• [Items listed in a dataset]
===

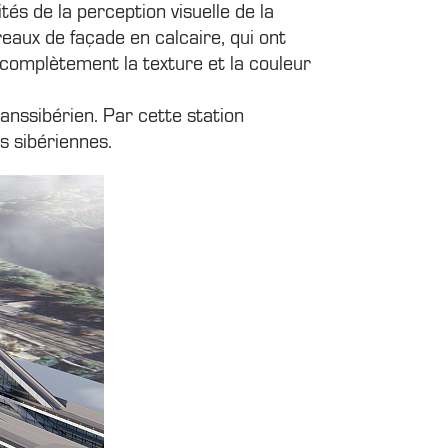
és de la perception visuelle de la
reaux de façade en calcaire, qui ont
 complètement la texture et la couleur
ranssibérien. Par cette station
es sibériennes.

===

• [What to do] Repeat the data above starting at the line with "complètement la texture et la couleur" and ending at its last line, exactly, with no other lines.

• [Solution]
 complètement la texture et la couleur
ranssibérien. Par cette station
es sibériennes.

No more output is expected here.